Today, almost all lending institutions are working with their borrowers. The report from the MBA reveals that of those homeowners who have left forbearance,

  • 35.5% have worked out a repayment plan with their lender
  • 26.5% were granted a loan deferral where a borrower does not have to pay the lender interest or principal on a loan for an agreed-to period of time
  • 9% were given a loan modification

3. There Is No Political Will to Foreclose on These Households

The government also seems determined not to let individuals or families lose their homes. Bloomberg recently reported:

“Mortgage companies could face penalties if they don’t take steps to prevent a deluge of foreclosures that threatens to hit the housing market later this year, a U.S. regulator said. The Consumer Financial Protection Bureau (CFPB) warning is tied to forbearance relief that’s allowed millions of borrowers to delay their mortgage payments due to the pandemic…mortgage servicers should start reaching out to affected homeowners now to advise them on ways they can modify their loans.”

The CFPB is proposing a new set of guidelines to ensure people will be able to retain their homes.
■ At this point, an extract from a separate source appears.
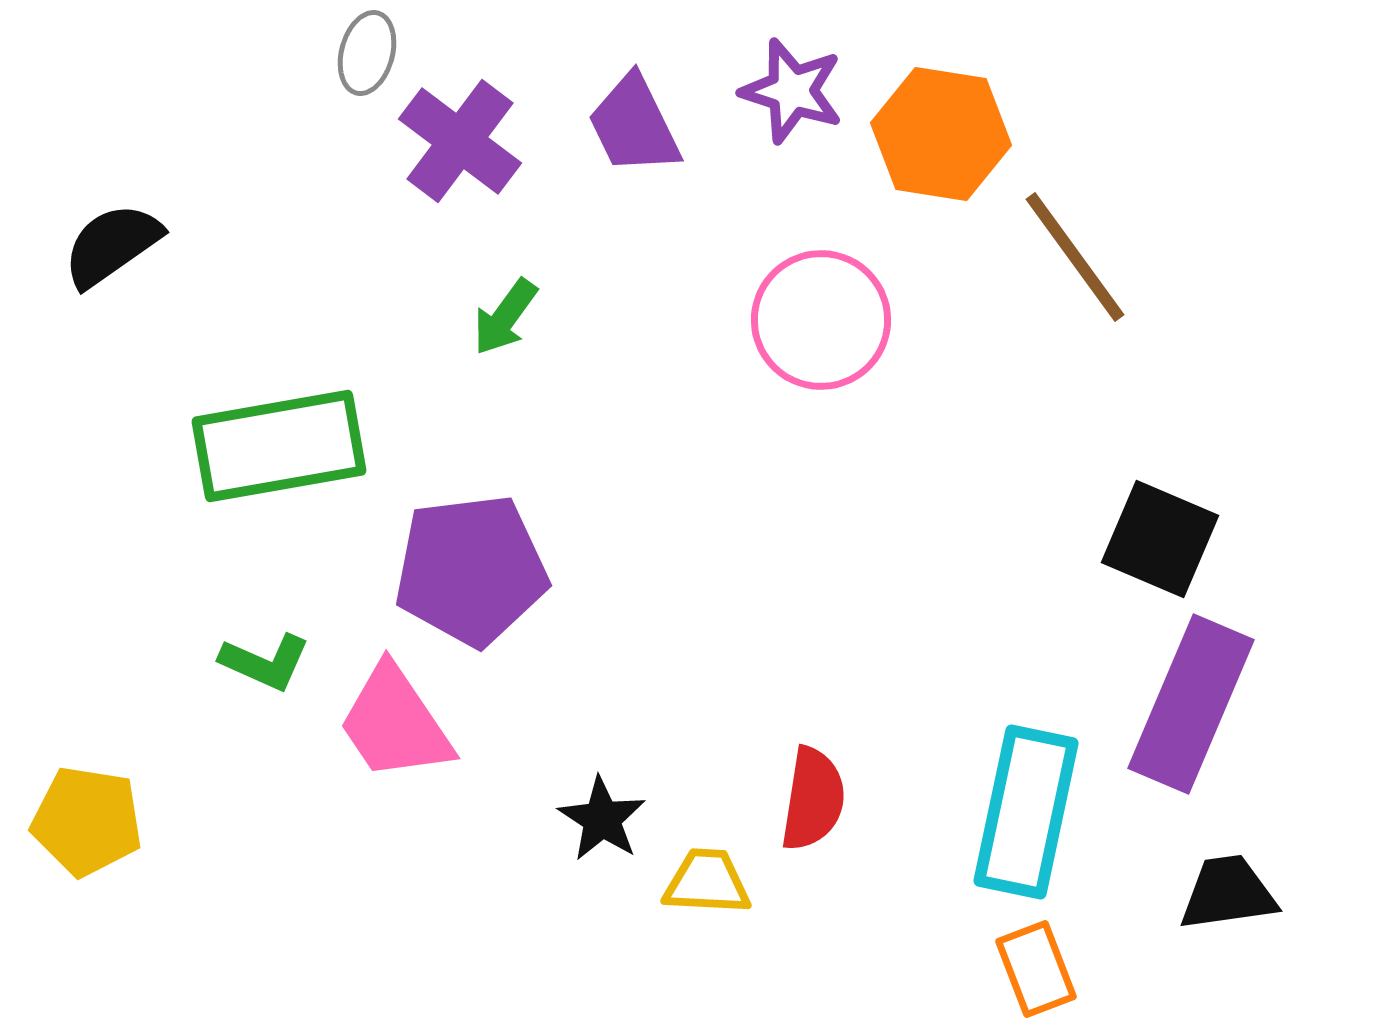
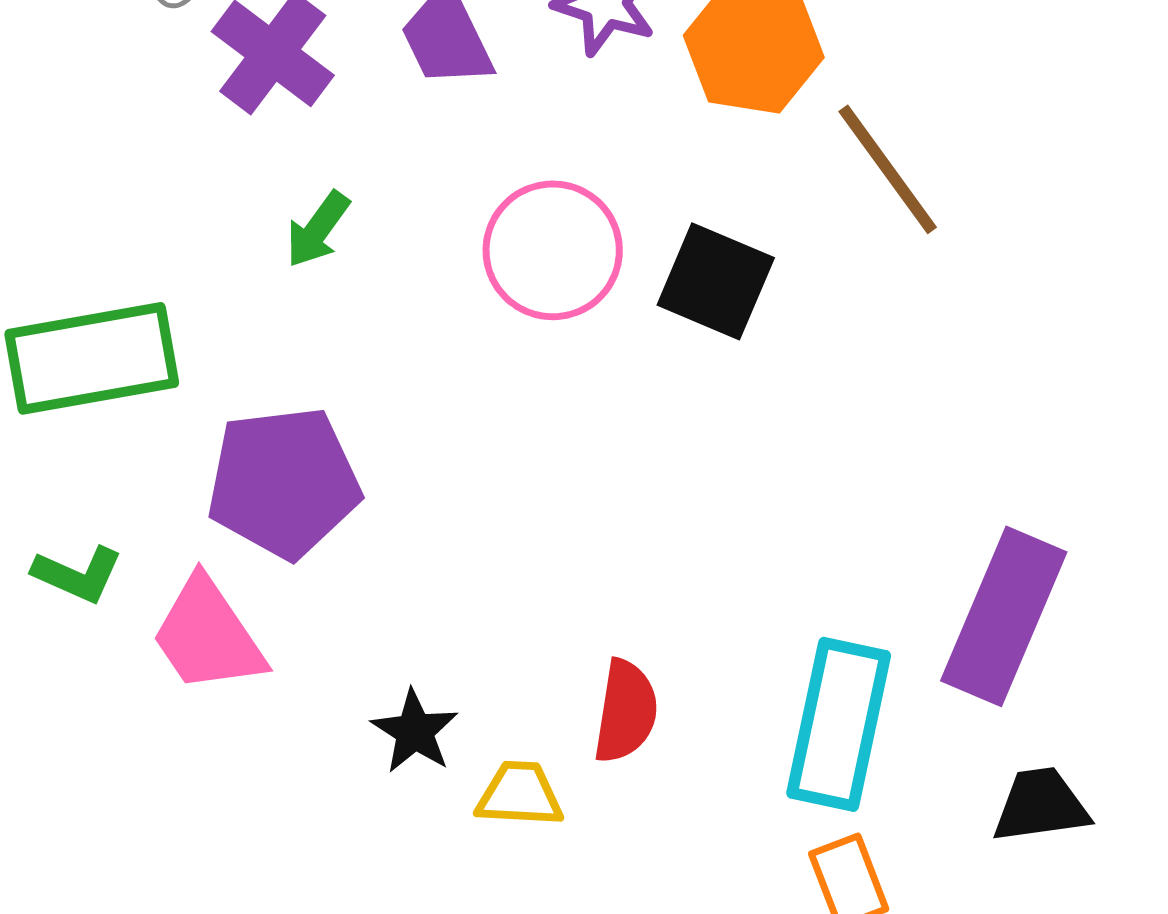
pink circle: (821, 320) -> (553, 250), moved
black square: (1160, 539) -> (716, 281), moved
Here are the major points in the proposal:

  • The proposed rule would provide a special pre-foreclosure review period that would generally prohibit servicers from starting foreclosure until after December 31, 2021.
  • The proposed rule would permit servicers to offer certain streamlined loan modification options to borrowers with COVID-19-related hardships based on the evaluation of an incomplete application.
  • The proposal rule wants temporary changes to certain required servicer communications to make sure borrowers receive key information about their options at the appropriate time.

A final decision is yet to be made, and some do question whether the CFPB has the power to delay foreclosures. The entire report can be found hereProtections for Borrowers Affected by the COVID-19 Emergency Under the Real Estate Settlement Procedures Act (RESPA), Regulation X.

4. If All Else Fails, Homeowners Will Sell Their Homes Before a Foreclosure

Homeowners have record levels of equity today. According to the latest CoreLogic Home Equity Report, the average equity of mortgaged homes is currently $204,000. In addition, 38% of homes do not have a mortgage, so the level of equity available to today’s homeowners is significant.

Just like the banks, homeowners learned a lesson from the housing crash too.

“In the same way that grandparents and great grandparents were shaped by the Great Depression, much of the public today remembers the 2006 mortgage meltdown and the foreclosures, unemployment, and bank failures it created. No one with any sense wants to repeat that experience…and it may explain why so much real estate equity remains mortgage-free.”

What does that mean to the forbearance situation? According to Black Knight:

“Just one in ten homeowners in forbearance has less than 10% equity in their home, typically the minimum necessary to be able to sell through traditional real estate channels to avoid foreclosure.”

Bottom Line

The reports of massive foreclosures about to come to the market are highly exaggerated. As Ivy Zelman, Chief Executive Officer of Zelman & Associates with roughly 30 years of experience covering housing and housing-related industries, recently proclaimed:

“The likelihood of us having a foreclosure crisis again is about zero percent.”